Consumer intent is one of the most powerful tools you have for understanding your customers. It’s far more revealing than demographic factors such as your audience’s age or gender and can help you build a far more complete picture of your customer. Understanding intent is essentially a question of understanding why a person is motivated to act in a particular way at a particular time – and how your brand can be part of it.
Intent is also particularly effective at helping you engage with your mobile audience, who are much more likely to be hunting for an immediate solution to their need. Research data from Millward Brown in 2015 suggested that brands could be missing out on up to 70% of potential mobile customers by failing to identify intent effectively.
Understanding intent is vital to understanding the customer journey and the best way to insert yourself into it. Working effectively with intent data means being fast and flexible, using technology to communicate quickly. It’s all about reaching the consumer in that microscopic moment of time when they’re most decisive.
It’s not an easy challenge for businesses to rise to but the tools available to understand and respond to intent are improving all the time.
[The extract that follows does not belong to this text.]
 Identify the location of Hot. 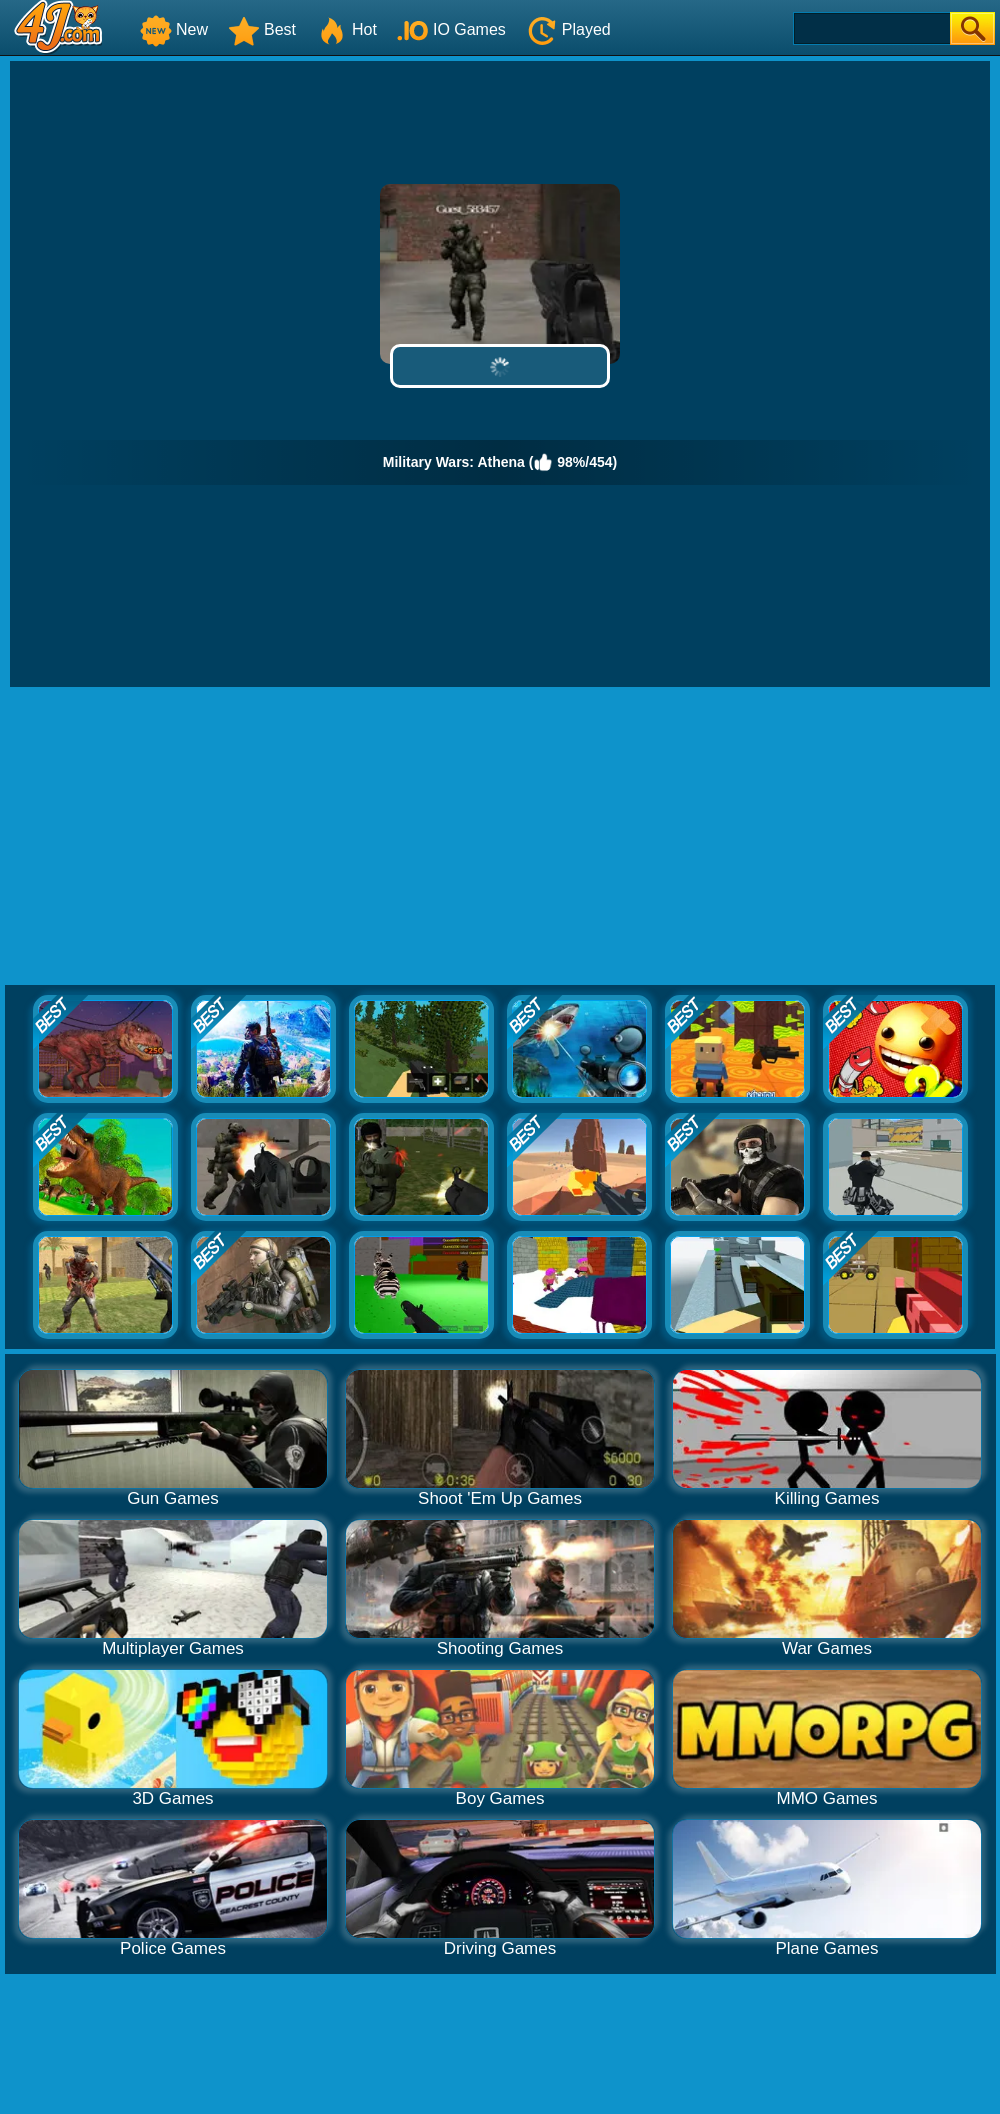
(346, 29).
Immediacy is an important part of understanding and reacting to intent. The point when a consumer is looking for something is absolutely key to engaging with them. By understanding their intent in that moment, you’re much more likely to transact with them in some way by reaching them at whatever stage of the journey they’re at.
Overcoming assumptions
Engaging with intent can be a way to free yourself from your own prejudices. It’s easy to develop a rigid view of who is using your product or service; focusing on consumer intent rather than the characteristics of the consumer in their daily life can help you overcome your own assumptions.
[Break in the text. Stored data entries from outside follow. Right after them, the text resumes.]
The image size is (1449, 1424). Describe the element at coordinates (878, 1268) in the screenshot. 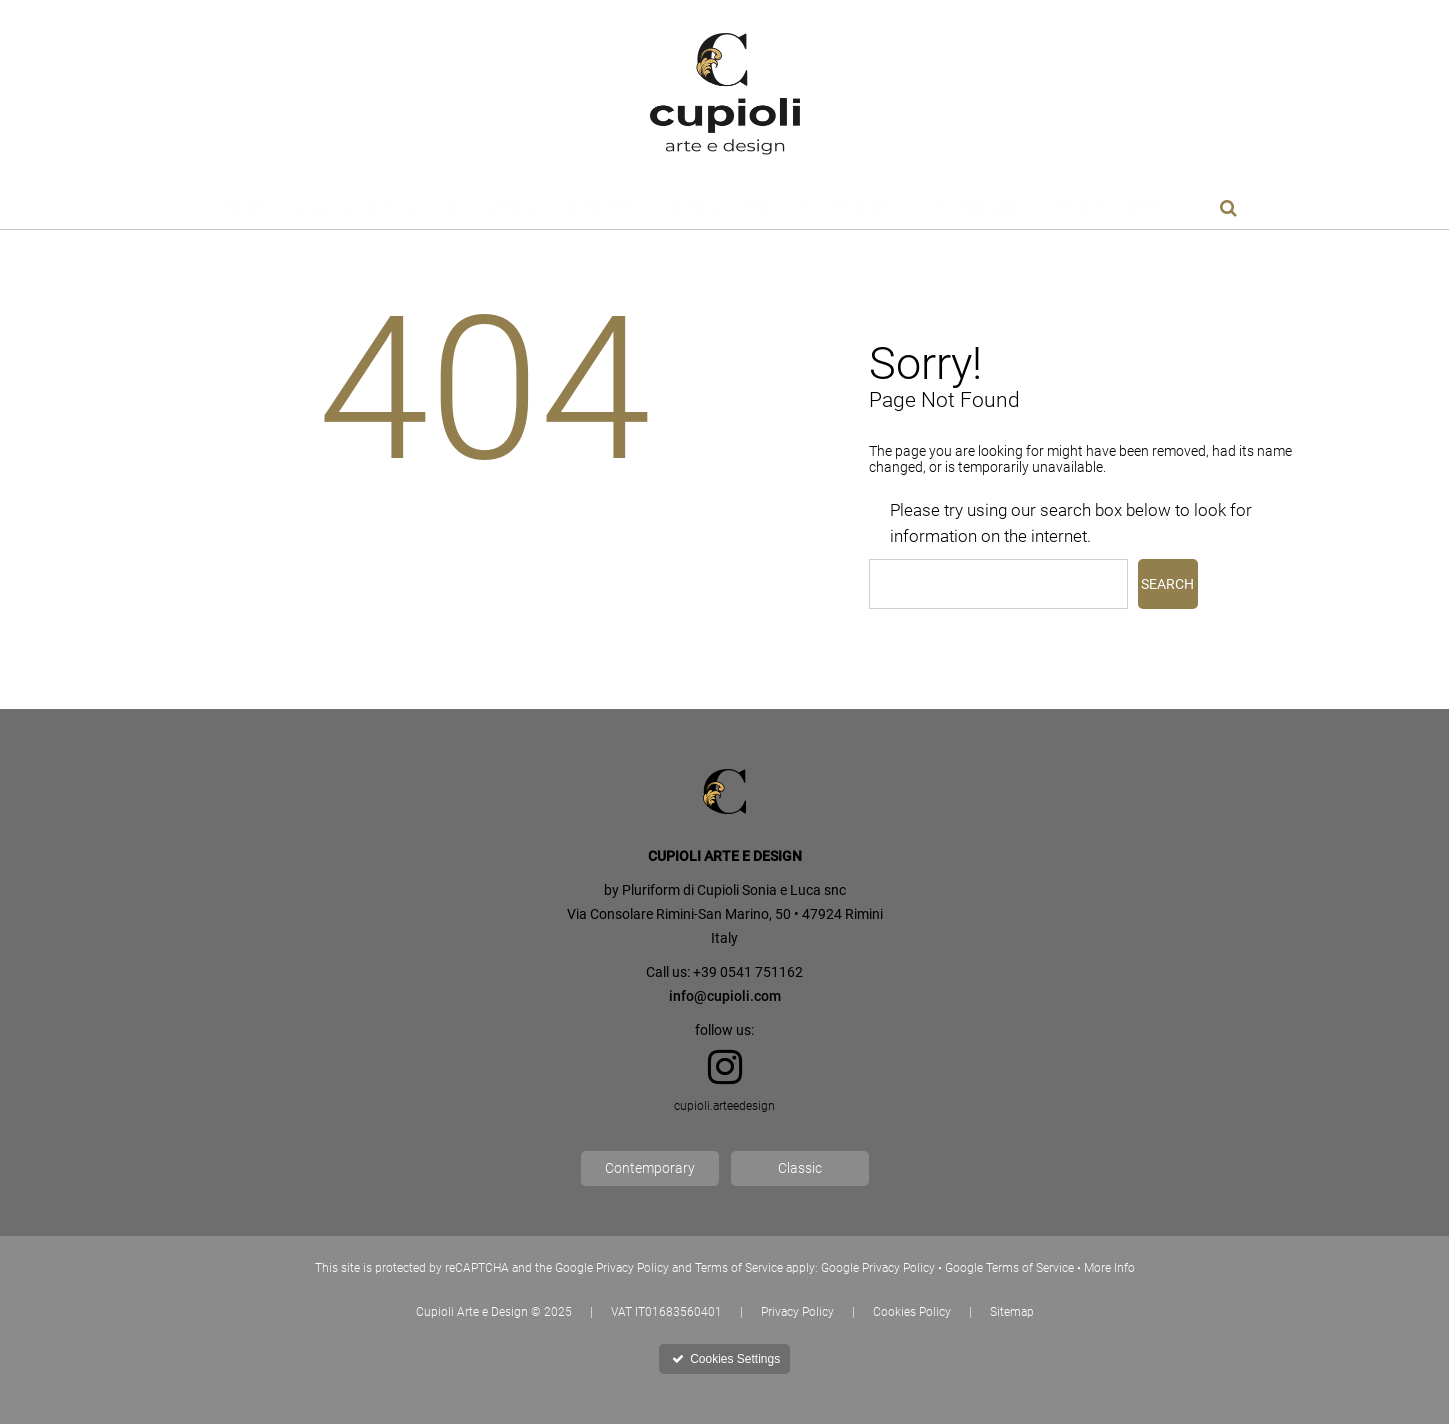

I see `Google Privacy Policy` at that location.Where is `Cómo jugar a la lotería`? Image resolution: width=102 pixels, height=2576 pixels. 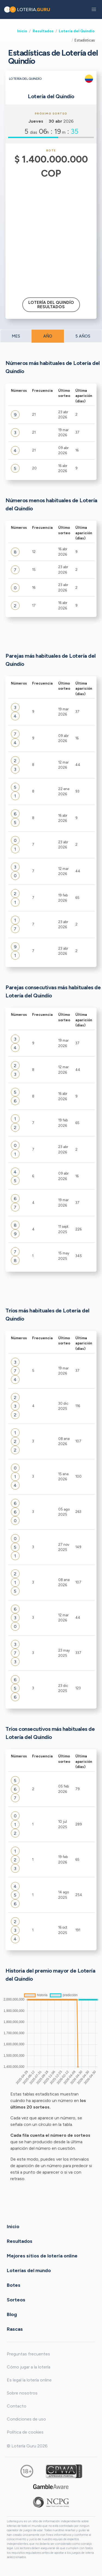 Cómo jugar a la lotería is located at coordinates (28, 2367).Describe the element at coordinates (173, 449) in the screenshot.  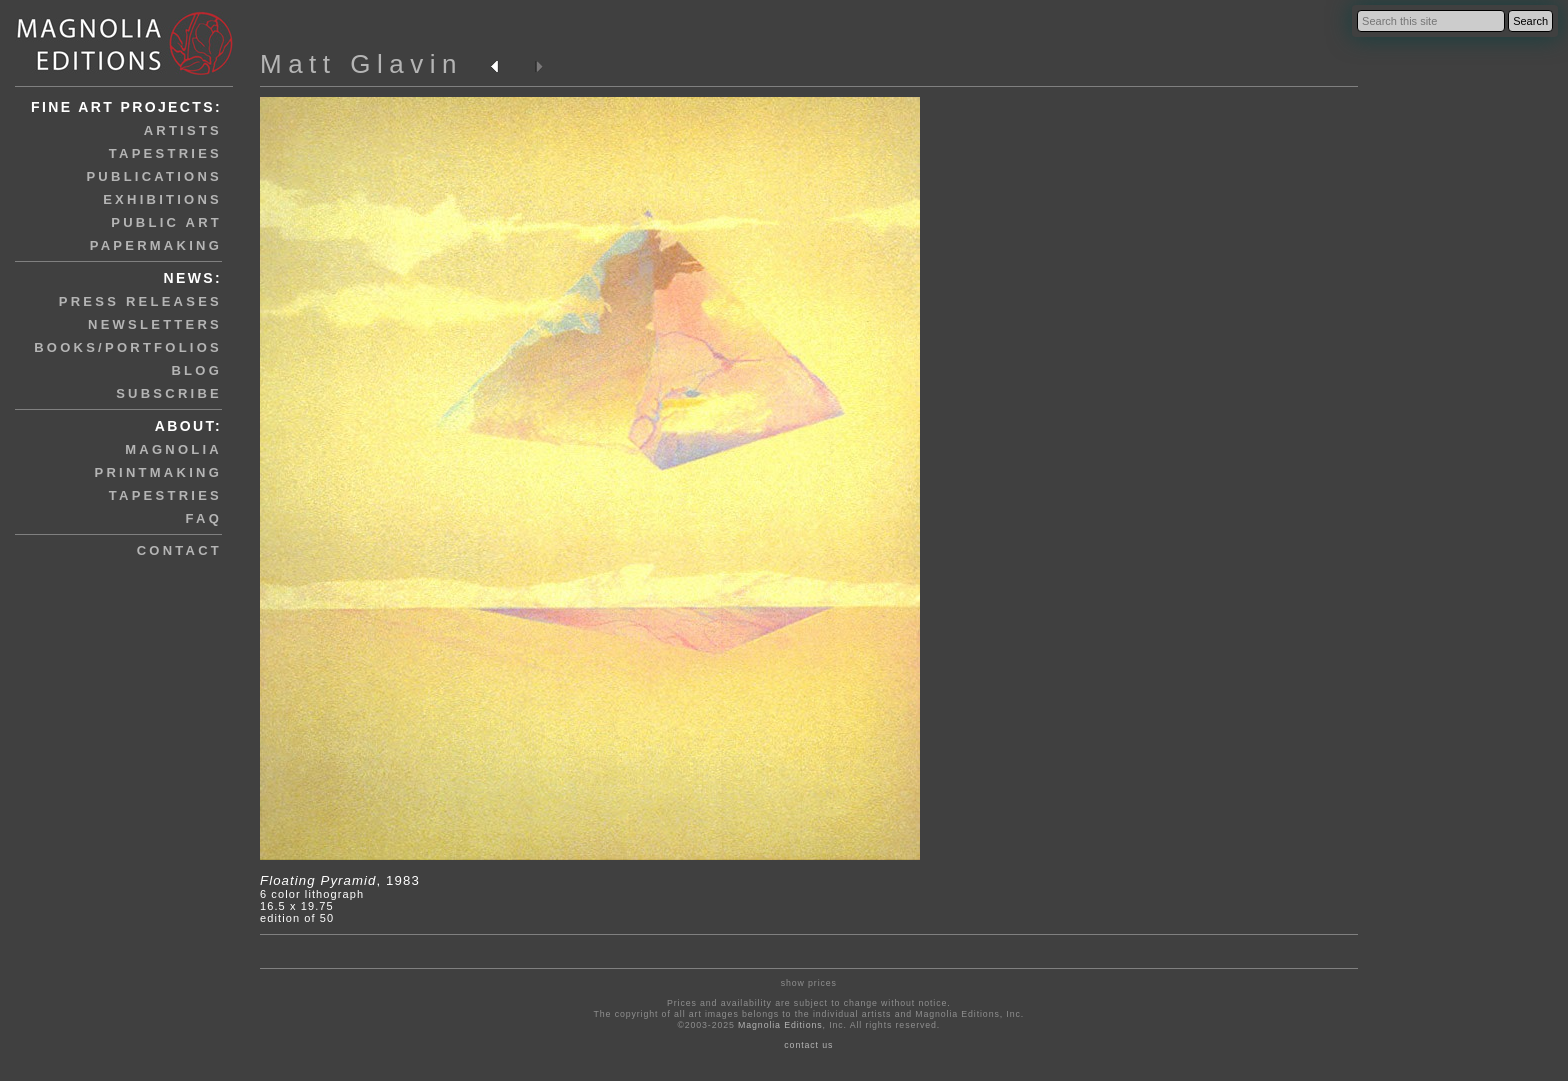
I see `magnolia` at that location.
It’s less about seeing your audience as a set of channels or devices, or a collection of demographic stereotypes, and more a question of seeing them as individuals engaging with your brand at particular points in the decision cycle.
There are plenty of examples of brands misunderstanding their audience because they focused on narrow demographic assumptions. Brands are starting to wake up to the fact women buy video games, do DIY, and enjoy superhero films, and that men buy makeup and are increasingly buying items such as groceries and laundry powder. Narrow demographic assumptions aren’t helpful to either the consumer or the retailer.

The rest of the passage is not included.